Bir rivâyete göre, sofiyye tâifesine “Sôfî” denmesinin sebebi, onların sôfdan, yanî yünden elbise giymeleridir. Yünden elbise giymeleri de dünyâ zînetine meyl ve rağbet etmemelerindendir. Diğer bir rivâyete göre, “Sôfî” kelimesinin aslı “Safevî”dir. Yanî namâzda ilk safda duranlar manâsınadır. “Safevî” kelimesinin söylenmesinde zorluk olduğu için bu kelimedeki (Vav) harfi (Fâ) harfinden öne alınarak “Sôfî” şeklinde telaffuz edilmiştir.
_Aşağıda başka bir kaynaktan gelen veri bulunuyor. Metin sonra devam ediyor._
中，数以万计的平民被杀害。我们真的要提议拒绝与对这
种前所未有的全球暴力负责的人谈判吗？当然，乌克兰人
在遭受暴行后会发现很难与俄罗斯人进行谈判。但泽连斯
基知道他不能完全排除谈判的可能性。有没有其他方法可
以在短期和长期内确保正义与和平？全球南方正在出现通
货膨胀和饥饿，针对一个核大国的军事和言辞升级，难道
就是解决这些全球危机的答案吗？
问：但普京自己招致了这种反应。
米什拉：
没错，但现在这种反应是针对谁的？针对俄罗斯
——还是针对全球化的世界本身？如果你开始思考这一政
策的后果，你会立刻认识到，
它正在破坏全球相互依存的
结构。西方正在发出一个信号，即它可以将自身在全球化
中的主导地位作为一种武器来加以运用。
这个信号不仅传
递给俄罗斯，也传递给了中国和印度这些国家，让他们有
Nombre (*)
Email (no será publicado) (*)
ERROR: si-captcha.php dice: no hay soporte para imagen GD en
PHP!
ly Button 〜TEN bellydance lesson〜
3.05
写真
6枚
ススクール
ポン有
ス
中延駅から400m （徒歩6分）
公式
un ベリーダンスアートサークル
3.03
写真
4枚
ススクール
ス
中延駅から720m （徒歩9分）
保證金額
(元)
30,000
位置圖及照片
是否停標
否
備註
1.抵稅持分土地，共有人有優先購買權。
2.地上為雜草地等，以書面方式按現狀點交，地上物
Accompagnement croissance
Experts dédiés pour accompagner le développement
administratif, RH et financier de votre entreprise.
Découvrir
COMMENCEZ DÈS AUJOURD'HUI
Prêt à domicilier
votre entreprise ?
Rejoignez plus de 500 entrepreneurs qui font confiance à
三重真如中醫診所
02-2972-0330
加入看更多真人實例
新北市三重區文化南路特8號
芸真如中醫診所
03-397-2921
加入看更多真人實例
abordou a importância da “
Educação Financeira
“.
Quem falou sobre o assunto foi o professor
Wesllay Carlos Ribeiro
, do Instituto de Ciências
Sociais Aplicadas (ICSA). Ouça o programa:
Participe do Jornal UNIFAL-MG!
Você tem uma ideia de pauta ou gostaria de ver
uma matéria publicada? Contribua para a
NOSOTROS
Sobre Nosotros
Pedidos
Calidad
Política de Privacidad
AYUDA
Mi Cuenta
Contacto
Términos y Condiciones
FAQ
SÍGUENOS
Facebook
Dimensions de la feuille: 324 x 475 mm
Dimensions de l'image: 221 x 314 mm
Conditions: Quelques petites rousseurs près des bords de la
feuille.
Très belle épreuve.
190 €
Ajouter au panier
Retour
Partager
Başka bir rivâyete göre “Sôfî” lafzı “Soffa” lafzından alınarak, tasavvuf ehli için söylenmişdir. Resûl-i ekrem “sallallahü aleyhi ve sellem” hazretlerinin zamân-ı saâdetlerinde, muhâcirlerin fakîrlerinden bir cemâ’ate “Eshâb-ı soffa” denirdi. “Sôfî” kelimesinin “Soffa” kelimesinden alınmış olması lügat bakımından doğru değilse de, manâ bakımından doğrudur. Çünki tasavvuf ehlinin hâlleri Eshâb-ı soffanın hâllerine benzemektedir. Zîrâ, Eshâb-ı soffanın Medîne-i münevverede evleri, akrabâları ve aşîretleri yoktu. Bu mubârek zâtlar 400 kişi idi. Mescid-i Nebîde ikâmet ederler ve gece-gündüz ibâdet ile meşgûl olurlardı “rıdvânullahi teâlâ aleyhim ecma’în”.